Depuis novembre 2021, 15 459 réfugiés maliens ont trouvé gite et couvert à Dori du fait des attaques récurrentes au camp de Goudébo, perpétrées par des Hommes armés non identifiés (HANI). Ainsi, ces derniers partagent le même espace de vie avec plus de 180 000 habitants issus de la population hôte et plus de 140 000 Personnes déplacées internes (PDI). Entre divagation des animaux et occupation des champs, le vivre-ensemble est magnifié pour une cohabitation pacifique à travers la culture et la tradition qui unissent ces communautés.
Dans la fraicheur installée par l’harma-ttan de cette fin d’année de 2022 à Dori, la communauté des réfugiés maliens ayant trouvé gite et couvert sur le sol sablonneux du quartier Wendou, secteur7, est déjà réveillée. Sous des tentes estampillées Haut-commissariat des Nations unies pour les réfugiés (UNHCR), certains réfugiés sont sur pied. Si certaines familles sont au petit déjeuner, d’autres par contre s’affairent déjà à d’autres tâches.
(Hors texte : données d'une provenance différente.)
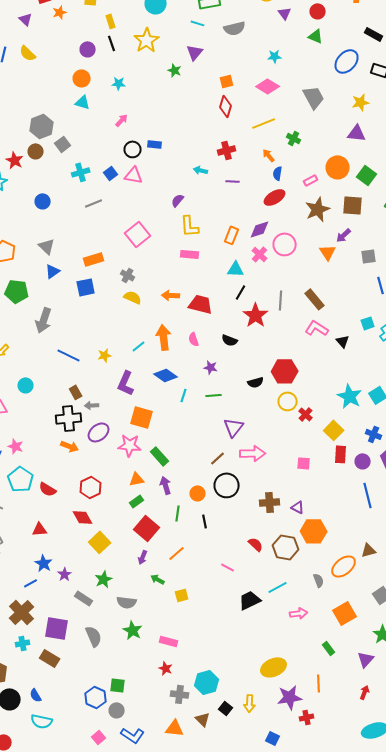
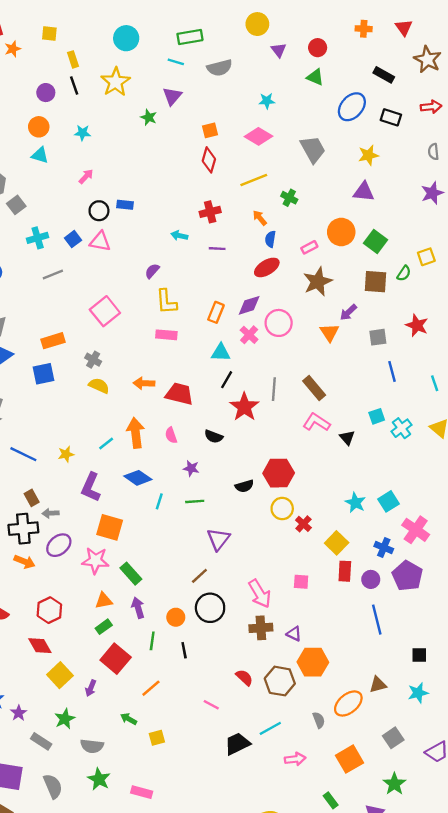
brown square: (353, 205) -> (376, 282), moved
cyan star: (350, 396) -> (355, 503), size x0.7
pink arrow: (253, 453) -> (260, 594), moved, turned 60
purple arrow: (143, 557) -> (91, 688), moved

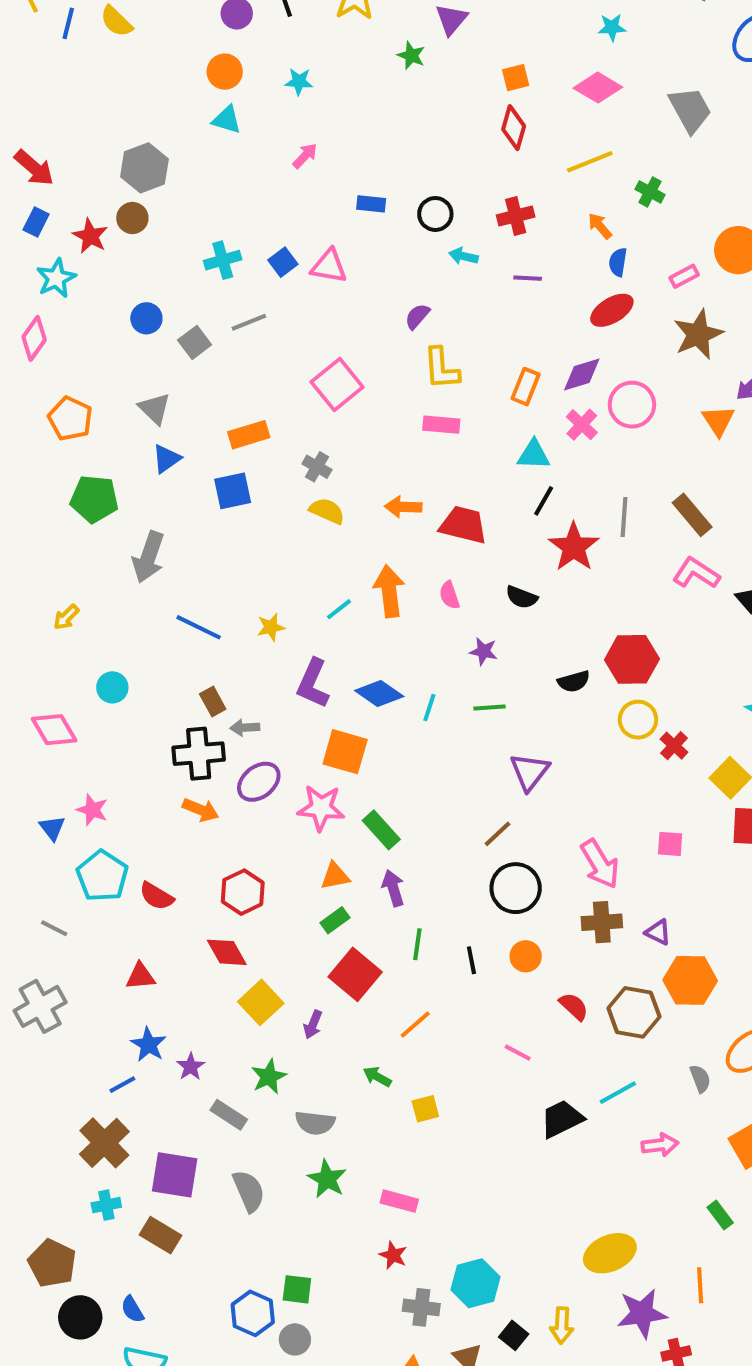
gray square: (16, 205) -> (195, 342), moved
black circle: (99, 211) -> (435, 214), moved
blue diamond: (138, 478) -> (379, 693), moved
orange circle: (176, 617) -> (526, 956), moved

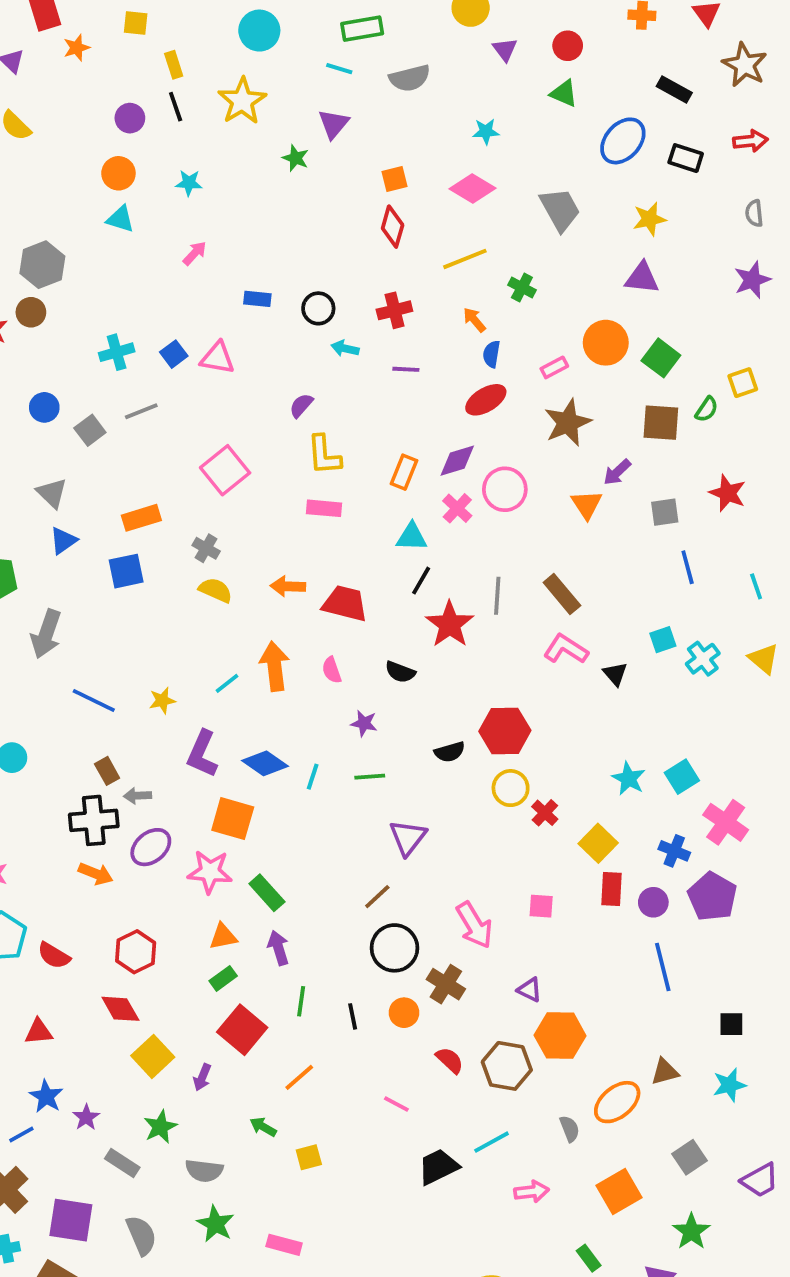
brown cross: (602, 922) -> (446, 984), moved, turned 36

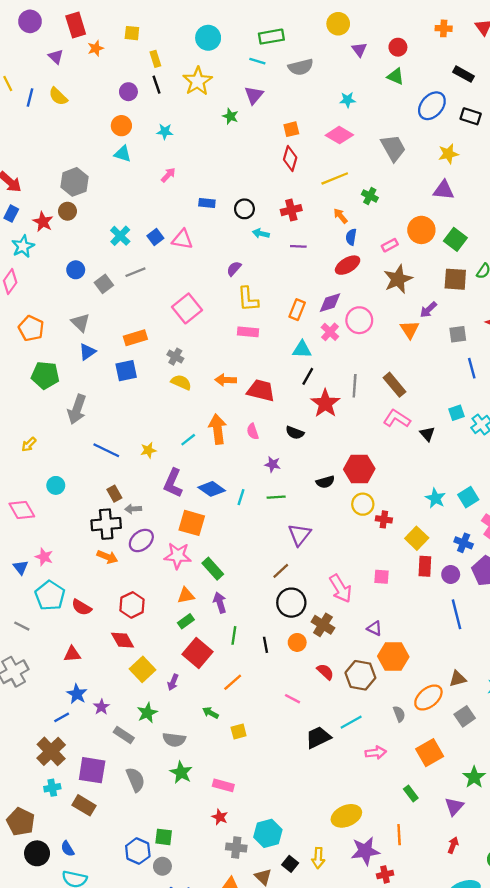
cyan cross: (117, 352) -> (120, 236), turned -30
red cross: (545, 813) -> (384, 519), turned -35
gray square: (689, 1157) -> (465, 716), moved

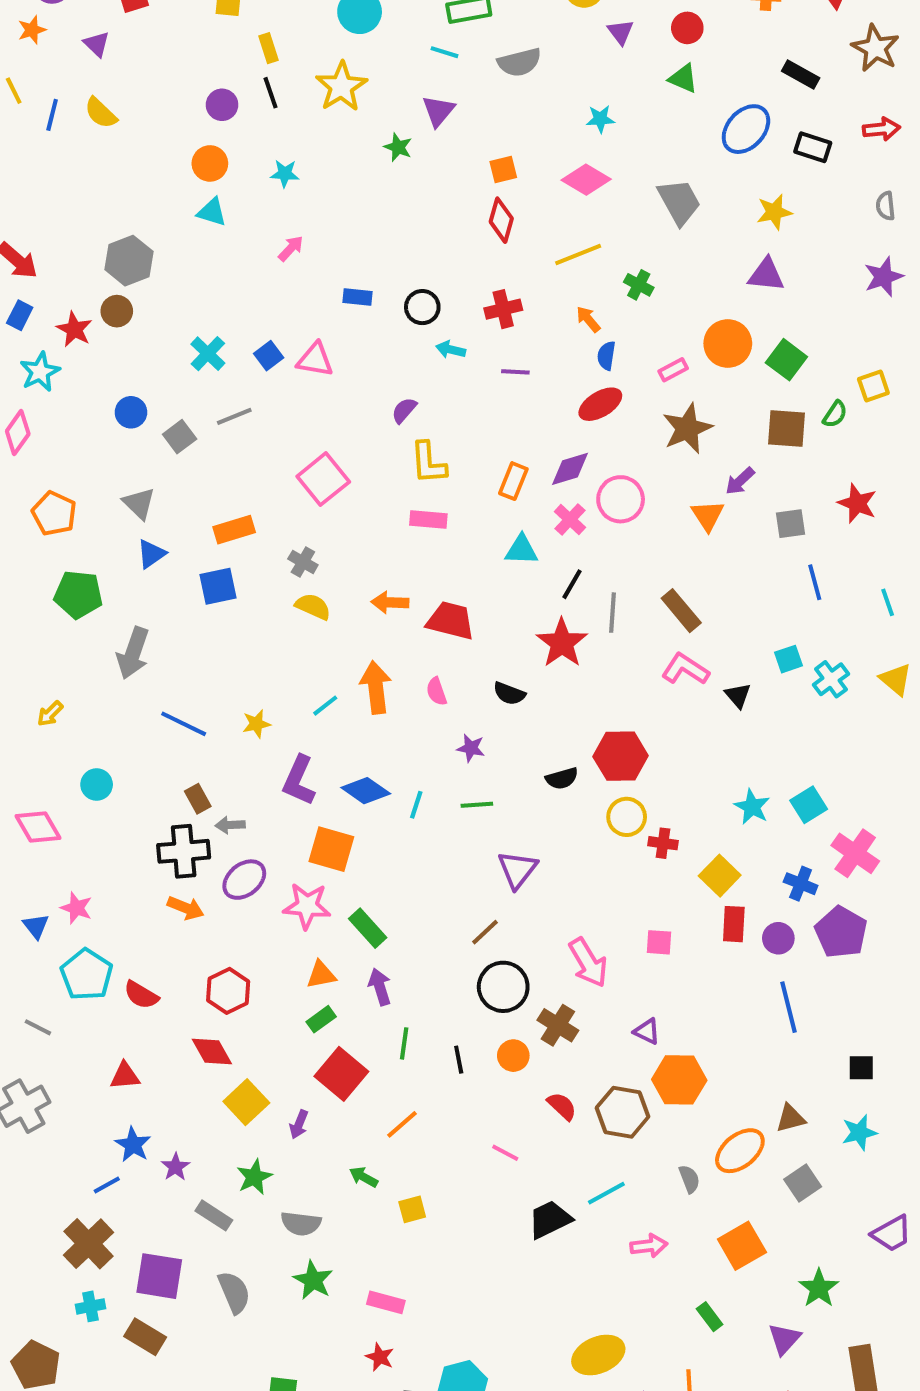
orange star: (96, 48) -> (32, 30), moved
black line: (308, 376) -> (572, 584), moved

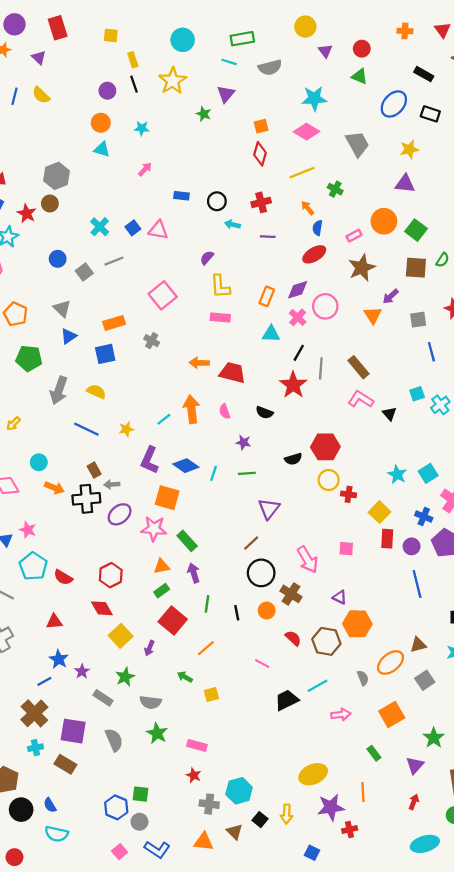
cyan star: (600, 119) -> (314, 98), size x1.6
yellow semicircle: (313, 606) -> (96, 392), moved
orange arrow: (186, 908) -> (54, 488), moved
C’est dans cette ambiance que nous sommes arrivés dans la famille de Ag Bobaz Simaro, sur l’un des trois sites (Wendou 2) qui abritent les réfugiés maliens dans la capitale du Liptako. Originaire de Gossi dans la région de Tombouctou au Mali, Ag Bobaz Simaro a quitté sa patrie du fait de la crise militaro-politique qui y a éclaté en 2012.
Après avoir vécu pendant neuf ans au camp de réfugiés maliens de Goudébo, situé sur l’axe Dori-Gorom-Gorom, il a une nouvelle fois plier bagages pour rejoindre Dori avec sa famille. « Suite aux attaques des groupes armés, le camp s’est vidé. Chacun a pris ce qu’il pouvait. C’est ainsi que nous nous sommes retrouvés au quartier Wendou où les premiers réfugiés étaient déjà installés », raconte-t-il.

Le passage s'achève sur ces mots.